Perhaps in cases like the two of you mention which may have slight uncertainty, it would be best to either:

  • ID to the next broadest taxon (e.g. genus vs. species), and indicate in a comment what species you believe is most either potentially, or almost certainly, indicated, i.e. indicate confidence level.
  • If IDing to the exact taxon suspected (e.g. species), indicate in a comment that there’s imperfect certainty/confidence, e.g. explain that it’s a tentative ID or uncertain ID.

Naturally in cases where certainty is lower than what would be reported confidently in an academic journal, by indicating the uncertainty, secondary identifiers should be more hesitant as well to confirm the (most specific) taxon suspected.

Having said that, I don’t yet know to what level you are familiar with using these techniques, etc. So, I’m not necessarily stating either of you do not understand or use it to the standard of research publications.

Ah, my bad - I see what happened here. I was referring to the observation links in zygy’s very first post in this thread. I must have blended everything together in my head.

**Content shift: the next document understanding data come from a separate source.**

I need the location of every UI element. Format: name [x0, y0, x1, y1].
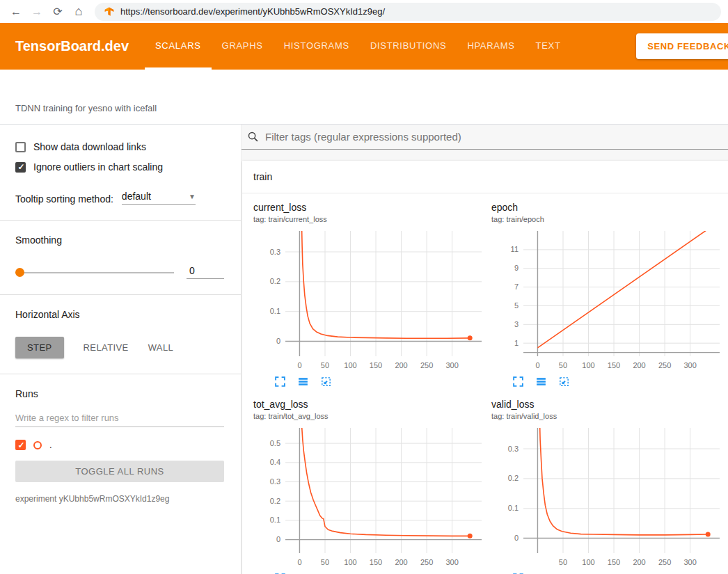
fit-domain-icon[interactable]	[320, 376, 332, 388]
svg-text:50: 50	[321, 558, 329, 566]
svg-text:0: 0	[276, 337, 280, 345]
svg-text:0.1: 0.1	[508, 504, 519, 512]
filter-tags-input[interactable]	[265, 131, 728, 143]
axis-step-button[interactable]: STEP	[15, 337, 64, 358]
svg-text:100: 100	[344, 558, 356, 566]
svg-text:1: 1	[514, 339, 519, 347]
tab-scalars[interactable]: SCALARS	[145, 23, 212, 70]
svg-text:0.5: 0.5	[270, 439, 280, 447]
svg-text:300: 300	[683, 361, 696, 369]
show-download-label: Show data download links	[33, 141, 146, 152]
svg-text:200: 200	[395, 361, 407, 369]
show-download-checkbox[interactable]	[15, 142, 26, 152]
line-chart-valid-loss[interactable]: 00.10.20.350100150200250300	[491, 424, 728, 571]
tab-histograms[interactable]: HISTOGRAMS	[274, 23, 360, 70]
forward-icon[interactable]: →	[28, 3, 46, 21]
send-feedback-button[interactable]: SEND FEEDBACK	[636, 33, 728, 59]
svg-text:150: 150	[608, 558, 620, 566]
chart-title: current_loss	[253, 202, 491, 213]
chevron-down-icon: ▼	[189, 193, 196, 200]
svg-text:300: 300	[445, 558, 458, 566]
line-chart-epoch[interactable]: 1357911050100150200250300	[491, 227, 728, 374]
runs-label: Runs	[15, 388, 224, 399]
run-name: .	[49, 440, 52, 450]
runs-filter-input[interactable]	[15, 409, 224, 427]
section-title[interactable]: train	[242, 161, 728, 193]
svg-text:200: 200	[633, 558, 645, 566]
tooltip-sorting-value: default	[122, 191, 151, 202]
tab-hparams[interactable]: HPARAMS	[457, 23, 525, 70]
svg-text:250: 250	[420, 558, 433, 566]
svg-text:7: 7	[514, 282, 519, 291]
svg-text:0.1: 0.1	[270, 516, 280, 524]
svg-text:250: 250	[420, 361, 433, 369]
filter-tags-row	[242, 125, 728, 150]
chart-toolbar	[491, 376, 728, 388]
search-icon	[247, 131, 259, 143]
divider	[0, 374, 241, 374]
expand-icon[interactable]	[274, 376, 286, 388]
toggle-all-runs-button[interactable]: TOGGLE ALL RUNS	[15, 461, 224, 482]
svg-text:0.1: 0.1	[270, 307, 280, 315]
line-chart-current-loss[interactable]: 00.10.20.3050100150200250300	[253, 227, 490, 374]
smoothing-label: Smoothing	[15, 234, 224, 246]
svg-text:0: 0	[535, 361, 539, 369]
svg-text:100: 100	[582, 558, 594, 566]
chart-card-valid-loss: valid_loss tag: train/valid_loss 00.10.2…	[491, 399, 728, 574]
url-text: https://tensorboard.dev/experiment/yKUbh…	[120, 6, 385, 17]
reload-icon[interactable]: ⟳	[49, 3, 67, 21]
chart-card-epoch: epoch tag: train/epoch 13579110501001502…	[491, 202, 728, 388]
svg-text:200: 200	[395, 558, 407, 566]
svg-text:250: 250	[658, 558, 671, 566]
svg-text:100: 100	[344, 361, 356, 369]
chart-card-tot-avg-loss: tot_avg_loss tag: train/tot_avg_loss 00.…	[253, 399, 491, 574]
tab-distributions[interactable]: DISTRIBUTIONS	[360, 23, 457, 70]
train-section-card: train current_loss tag: train/current_lo…	[242, 161, 728, 574]
axis-wall-button[interactable]: WALL	[148, 342, 174, 353]
svg-text:300: 300	[683, 558, 696, 566]
chart-title: valid_loss	[491, 399, 728, 410]
app-header: TensorBoard.dev SCALARS GRAPHS HISTOGRAM…	[0, 23, 728, 70]
divider	[0, 220, 241, 221]
svg-text:11: 11	[511, 245, 519, 253]
svg-text:300: 300	[445, 361, 458, 369]
svg-text:0.2: 0.2	[508, 474, 519, 482]
svg-text:50: 50	[559, 361, 567, 369]
smoothing-value-input[interactable]: 0	[187, 265, 224, 279]
home-icon[interactable]: ⌂	[70, 3, 88, 21]
run-checkbox[interactable]	[15, 440, 26, 450]
ignore-outliers-checkbox[interactable]	[15, 162, 26, 173]
slider-thumb[interactable]	[15, 268, 24, 277]
settings-sidebar: Show data download links Ignore outliers…	[0, 125, 242, 574]
data-table-icon[interactable]	[535, 376, 547, 388]
tab-graphs[interactable]: GRAPHS	[212, 23, 274, 70]
slider-track	[15, 272, 174, 273]
expand-icon[interactable]	[512, 376, 524, 388]
fit-domain-icon[interactable]	[558, 376, 570, 388]
svg-text:150: 150	[370, 558, 382, 566]
data-table-icon[interactable]	[297, 376, 309, 388]
axis-relative-button[interactable]: RELATIVE	[84, 342, 129, 353]
tab-text[interactable]: TEXT	[525, 23, 571, 70]
main-content: train current_loss tag: train/current_lo…	[242, 125, 728, 574]
svg-text:100: 100	[582, 361, 594, 369]
smoothing-slider[interactable]	[15, 268, 174, 277]
line-chart-tot-avg-loss[interactable]: 00.10.20.30.40.5050100150200250300	[253, 424, 490, 571]
address-bar[interactable]: https://tensorboard.dev/experiment/yKUbh…	[95, 3, 721, 21]
run-row: .	[15, 440, 224, 450]
svg-text:250: 250	[658, 361, 671, 369]
svg-text:0.3: 0.3	[270, 248, 280, 256]
run-color-swatch	[33, 441, 42, 449]
tooltip-sorting-select[interactable]: default ▼	[122, 191, 196, 205]
svg-text:0.2: 0.2	[270, 497, 280, 505]
svg-text:0: 0	[514, 534, 519, 542]
divider	[0, 294, 241, 295]
svg-text:50: 50	[559, 558, 567, 566]
page: ← → ⟳ ⌂ https://tensorboard.dev/experime…	[0, 0, 728, 574]
svg-text:0: 0	[276, 535, 280, 543]
back-icon[interactable]: ←	[7, 3, 25, 21]
svg-text:0.4: 0.4	[270, 458, 280, 466]
chart-toolbar	[253, 376, 491, 388]
chart-tag: tag: train/epoch	[491, 215, 728, 223]
svg-text:0: 0	[297, 361, 301, 369]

Sorry for the confusion and apologies to both of you for the mix-up!

I have no doubt that there are differences between taxonomic groups in how reliably DNA barcodes work. Not everything in GenBank has been published in a peer-reviewed article. For example, the Stomoxys indicus hit I found is annotated as a direct submission without a publication associated with it. In a reverse search, it fails to pull up any of the many S.i. vouchers that are in the database and instead pulls up S.c. again with 100% identity. So I think it can be concluded in this case that it represents an example for a misannotation in the database. Maybe this would have been caught in peer review if this study had been published, but it appears it didn’t get there. Other databases curated by taxonomists specifically for DNA barcoding are likely more reliable than GenBank, but since I’m new to this I’m not yet familiar with all the other resources that might exist.